Question
du journaliste: Google et Apple se sont lancés, via Calico dans le soutien (...)
de ce projet d'immortalité pour l'homme, de cet homme augmenté. Est-ce que pour
vous cela signifie qu'on y va inévitablement ?
Alors, cela dépend à quelle échelle. Si c'est une échelle un petit peu
plus lointaine, oui, très certainement. Ce qui est important de souligner,
c'est l'imaginaire. Il y a une colonisation de l'imaginaire commun par cette
quête de l'immortalité, très certainement. C'est-à-dire que chacun tout d'un
coup en fait une question peut-être demain personnelle. Et on y met les moyens
financiers et donc cela devient le grand marché, (…) le désir d'immortalité
(…). Après, est-ce que nous allons à grands pas vers la démocratisation de cet
accès à l'immortalité, là je crois que l'on peut encore être un peu plus calme
sur cette arrivée. Cynthia Fleury (philosophe et membre du conseil national d'éthique
français). Arte, juin 2014, répondant à Raphaël Hitier.
Thème du
mois: la sarcopénie
Le vieillissement est un ensemble de modifications physiologiques successives
et progressives qui touchent notre organisme.
Les conséquences externes (rides, perte de cheveux, modification du
timbre de la voix, perte d'audition, réduction de l'acuité visuelle...) sont
les plus facilement observables, mais c'est à l'intérieur du corps que les
effets sont les plus profonds.
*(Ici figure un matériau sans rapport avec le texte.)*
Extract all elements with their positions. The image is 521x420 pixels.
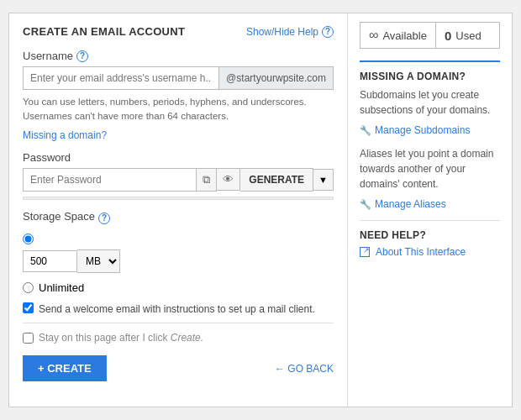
generate-dropdown-btn[interactable]: ▼ xyxy=(313,169,334,191)
toggle-visibility-btn[interactable]: 👁 xyxy=(217,168,240,191)
used-cell: 0 Used xyxy=(436,23,499,48)
username-input[interactable] xyxy=(23,66,218,90)
username-label: Username ? xyxy=(23,50,334,62)
avail-used-row: ∞ Available 0 Used xyxy=(360,22,500,49)
storage-number-input[interactable] xyxy=(23,250,77,272)
storage-label: Storage Space xyxy=(23,210,95,223)
manage-subdomains-link[interactable]: Manage Subdomains xyxy=(360,124,500,136)
subdomains-text: Subdomains let you create subsections of… xyxy=(360,87,500,118)
storage-label-row: Storage Space ? xyxy=(23,210,334,227)
infinity-symbol: ∞ xyxy=(369,28,378,43)
missing-domain-divider xyxy=(360,60,500,62)
missing-domain-link[interactable]: Missing a domain? xyxy=(23,129,107,141)
welcome-email-label: Send a welcome email with instructions t… xyxy=(39,302,315,317)
create-button[interactable]: + CREATE xyxy=(23,355,107,381)
storage-input-row: MB xyxy=(23,249,334,273)
manage-aliases-link[interactable]: Manage Aliases xyxy=(360,198,500,210)
side-panel: ∞ Available 0 Used MISSING A DOMAIN? Sub… xyxy=(348,13,512,407)
available-cell: ∞ Available xyxy=(360,23,436,48)
copy-password-btn[interactable]: ⧉ xyxy=(197,168,217,192)
password-label: Password xyxy=(23,151,334,164)
bottom-bar: + CREATE ← GO BACK xyxy=(23,355,334,381)
password-strength-bar xyxy=(23,197,334,200)
external-link-icon xyxy=(360,247,370,257)
missing-domain-title: MISSING A DOMAIN? xyxy=(360,71,500,82)
available-label: Available xyxy=(382,29,427,42)
username-help-icon[interactable]: ? xyxy=(76,50,88,62)
stay-checkbox[interactable] xyxy=(23,333,34,344)
go-back-link[interactable]: ← GO BACK xyxy=(275,363,334,375)
password-input[interactable] xyxy=(23,168,197,192)
about-interface-link[interactable]: About This Interface xyxy=(360,246,500,258)
password-row: ⧉ 👁 GENERATE ▼ xyxy=(23,168,334,192)
bottom-section: Stay on this page after I click Create. … xyxy=(23,323,334,381)
panel-header: CREATE AN EMAIL ACCOUNT Show/Hide Help ? xyxy=(23,25,334,38)
username-row: @startyourwpsite.com xyxy=(23,66,334,90)
wrench-icon-aliases xyxy=(360,198,371,210)
storage-unit-select[interactable]: MB xyxy=(77,249,120,273)
domain-suffix: @startyourwpsite.com xyxy=(218,66,334,90)
main-panel: CREATE AN EMAIL ACCOUNT Show/Hide Help ?… xyxy=(9,13,348,407)
wrench-icon-subdomains xyxy=(360,124,371,136)
help-icon: ? xyxy=(322,26,334,38)
storage-unlimited-radio[interactable] xyxy=(23,282,34,293)
stay-label: Stay on this page after I click Create. xyxy=(39,332,203,344)
stay-row: Stay on this page after I click Create. xyxy=(23,332,334,344)
unlimited-radio-row: Unlimited xyxy=(23,281,334,294)
storage-limited-radio[interactable] xyxy=(23,234,34,244)
used-label: Used xyxy=(455,29,481,42)
need-help-title: NEED HELP? xyxy=(360,229,500,241)
need-help-divider xyxy=(360,220,500,221)
show-hide-help-link[interactable]: Show/Hide Help ? xyxy=(246,26,334,38)
unlimited-label: Unlimited xyxy=(39,281,84,294)
aliases-text: Aliases let you point a domain towards a… xyxy=(360,146,500,192)
generate-btn[interactable]: GENERATE xyxy=(240,168,313,192)
welcome-email-checkbox[interactable] xyxy=(23,302,34,313)
used-count: 0 xyxy=(445,29,451,43)
storage-help-icon[interactable]: ? xyxy=(98,213,110,224)
welcome-email-row: Send a welcome email with instructions t… xyxy=(23,302,334,317)
storage-radio-row xyxy=(23,234,334,244)
panel-title: CREATE AN EMAIL ACCOUNT xyxy=(23,25,185,38)
username-hint: You can use letters, numbers, periods, h… xyxy=(23,95,334,124)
Une des modifications physiologiques les plus
impressionnantes concerne la proportion d'eau dans notre corps. Un bébé est
composé d'environ 80 % d'eau, un adulte de 60 % et une personne âgée de 45 %
seulement.
Le terme qui définit probablement le mieux le développement progressif
des affections pour les personnes âgées, c'est le mot "fragilité".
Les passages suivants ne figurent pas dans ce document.